# [TASK GOAL]
Below are records to repeat exactly; do not include any pictures.

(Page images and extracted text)
· · ·
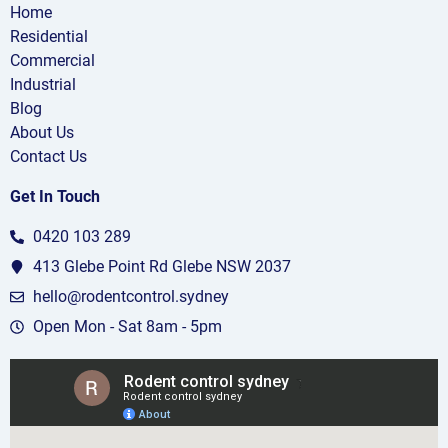
Home
Residential
Commercial
Industrial
Blog
About Us
Contact Us
Get In Touch
0420 103 289
413 Glebe Point Rd Glebe NSW 2037
hello@rodentcontrol.sydney
Open Mon - Sat 8am - 5pm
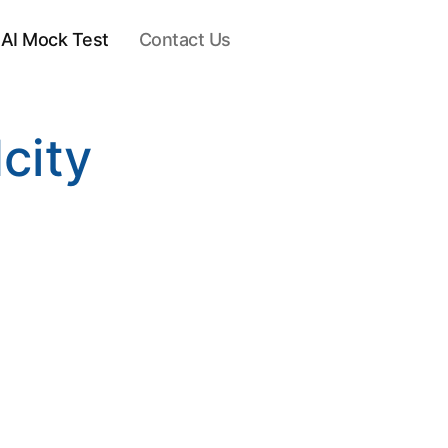
AI Mock Test
Contact Us
city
· · ·
# [WRITTEN ANSWER]
Home
Residential
Commercial
Industrial
Blog
About Us
Contact Us
Get In Touch
0420 103 289
413 Glebe Point Rd Glebe NSW 2037
hello@rodentcontrol.sydney
Open Mon - Sat 8am - 5pm
AI Mock Test
Contact Us
city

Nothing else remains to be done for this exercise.